Rally Decoder Job
The Rally decoder job is a variant of the decoder job
defined in the com.mozilla.telemetry.decoder.rally
package (source).
The decoder supports the Rally data donation and sharing platform.
More information can be found on the mana page.
See bug 1628539 for
initial implementation of the pioneer-v2
decoder and bug
1697342 for
implementation of the Glean.js encrypted pings.
Overview
The Rally decoder includes three new options: --pioneerEnabled
,
--pioneerMetadataLocation
, and --pioneerKmsEnabled
. And example of running
the job is as follows, which is captured in the bin/run-pioneer-benchmark
script.
mvn compile exec:java -Dexec.mainClass=com.mozilla.telemetry.Decoder -Dexec.args="\
--runner=Dataflow \
--profilingAgentConfiguration='{\"APICurated\": true}'
--project=$project \
--autoscalingAlgorithm=NONE \
--workerMachineType=n1-standard-1 \
--gcpTempLocation=$bucket/tmp \
--numWorkers=2 \
--region=us-central1 \
--pioneerEnabled=true \
--pioneerMetadataLocation=$bucket/$prefix/metadata/metadata.json \
--pioneerKmsEnabled=false \
--pioneerDecompressPayload=false \
--geoIspDatabase=$bucket/$prefix/metadata/GeoIP2-ISP.mmdb \
--geoCityDatabase=$bucket/$prefix/metadata/GeoLite2-City.mmdb \
--geoCityFilter=$bucket/$prefix/metadata/cities15000.txt \
--schemasLocation=$bucket/$prefix/metadata/schemas.tar.gz \
--inputType=file \
--input=$bucket/$prefix/input/ciphertext/'part-*' \
--outputType=file \
--output=$bucket/$prefix/output/ciphertext/ \
--errorOutputType=file \
--errorOutput=$bucket/$prefix/error/ciphertext/ \
"
The --pioneerEnabled
flag enables the transform in the decoder pipeline, which
comes before schema validation and payload processing. It uses the document
specified by the --pioneerMetadataLocation
to locate information for the
KeyStore
. The metadata location takes on the following form validated by this
schema:
[
{
"private_key_id": "rally-study-foo",
"private_key_uri": "src/test/resources/jwe/rally-study-foo.private.json",
"kms_resource_id": "projects/DUMMY_PROJECT_ID/locations/global/keyRings/test-ingestion-beam-integration/cryptoKeys/study-foo"
},
....
]
The decoder reads the JSON Web Key into
memory from the location in the private_key_uri
. It can be encrypted using
Cloud Key Management Service by
specifying kms_resource_id
and enabling the --pioneerKmsEnabled
flag.
The decoder decrypts pings that follow conventions for Rally or Pioneer pings. All encryption and decryption takes place using JSON Web Encryption (JWE). An envelope is a piece of metadata that surrounds the encrypted data. The Rally envelope is an object with a payload field containing a JWE compact object. After decrypting the payload, the ping takes the form of a Glean ping. The document namespace (as per the HTTP Edge Server Specification) is used to fetch the key from memory.

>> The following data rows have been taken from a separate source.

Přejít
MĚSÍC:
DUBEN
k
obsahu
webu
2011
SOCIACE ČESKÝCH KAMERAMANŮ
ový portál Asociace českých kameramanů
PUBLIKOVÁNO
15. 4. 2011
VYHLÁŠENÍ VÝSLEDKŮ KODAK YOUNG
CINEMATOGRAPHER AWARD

The Pioneer ping's envelope uses the legacy mechanism of sending data through
the Telemetry pipeline as a telemetry.pioneer-study.4
ping. In addition, the
envelope explicitly specifies the routing information for the ping. Finally, the
decoder constructs a PubSub message that includes the routing information and
decrypted message.
Notable design decisions
Data SRE allocates each Rally study a JWK pair. The client must encode messages with the key to reach the analysis environment. The client may not always have the key, so there are exceptions for the enrollment and deletion pings. The decoder will ignore the payload and extract the pioneer id for these document types.